Spending may be treated as an asset, to be written off in the future rather than when expended. A recent JPMorgan Chase and Co. research report found software intangible assets (the amount spent but not yet expensed) averaged up to 15% of adjusted costs for a sample of European banks. The idea is to better match expenses to the period over which they are expected to benefit the business. But the practice may overstate current earnings.
Related-party transactions can distort a company's true financial position. Saudi Arabia slashed the tax rate on large oil companies to 50% from 85%, even though the government depends on the profits of Saudi Arabian Oil Co. for 80% of its revenues. Aramco will still pay most of its profits to the state, but as dividends rather than tax. That means reported profits will be higher, potentially increasing the company's valuation ahead of a highly anticipated initial public offering.
Complex structures can mask liabilities. Tesla, for instance, faces potential payments related to its SolarCity business.
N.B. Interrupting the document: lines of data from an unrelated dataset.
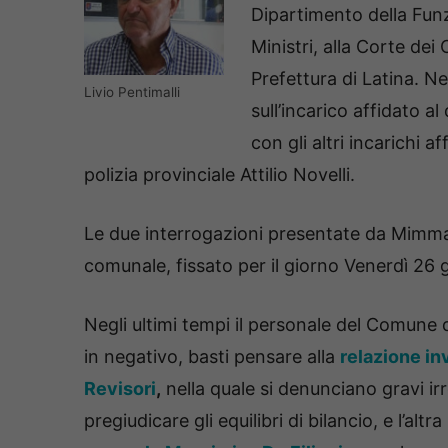
Dipartimento della Funz
Ministri, alla Corte dei 
Prefettura di Latina. N
Livio Pentimalli
sull’incarico affidato a
con gli altri incarichi 
polizia provinciale Attilio Novelli.
Le due interrogazioni presentate da Mimm
comunale, fissato per il giorno Venerdì 26 g
Negli ultimi tempi il personale del Comune d
in negativo, basti pensare alla
relazione inv
Revisori
,
nella quale si denunciano gravi irr
pregiudicare gli equilibri di bilancio, e l’altra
Before being bought by Tesla in 2016, SolarCity regularly sold future cash flows to outside investors in exchange for upfront cash. Tesla assumed these obligations and has continued the practice. The obligations now reportedly total over $1.3 billion.
Longer wait, bigger bill
To reduce unfunded pension liabilities, some companies have borrowed at low available interest rates to inject money into the funds. That's fine as long as fund returns - generally assumed to be around 6% to 8% - are higher than the cost of borrowing. If returns come in lower, however, the companies in question will have to raise their contributions, affecting future earnings.
New business models often disregard potential costs. If Lyft Inc. and Uber Technologies Inc. drivers are reclassified as employees as proposed in California, then hidden employment costs would need to be recognized, perhaps retrospectively. Newly listed fitness company Peloton Interactive Inc. faces a $300 million lawsuit from music publishers who claim the company used their songs in workouts without paying licensing fees.
Finally, stated asset values can be misleading. Goodwill, the difference between acquisition price and the fair value of actual assets acquired, now averages above 50% of acquisition price. Goodwill values are notoriously uncertain. In 2018, GE unexpectedly wrote off $23.2 billion of goodwill arising from its acquisition of Alstom SA.
The problem is compounded by private markets, where funding rounds can establish questionable valuations. Recent investments into WeWork valued the company at over $40 billion, more than three times the projected pricing of its abandoned IPO. A recent proposal to get Saudi businesses to make anchor investments in Aramco ahead of its IPO could also inflate its valuation.
"Fake" financials, as some would call them, undermine markets. With a correction looking increasingly likely, investors need to start working with regulators and standard setters now to close accounting loopholes, while scrutinizing underlying data more closely. Otherwise, the more creatively companies are allowed to manage their financial position for short-term gain, the bigger the bill is going to be.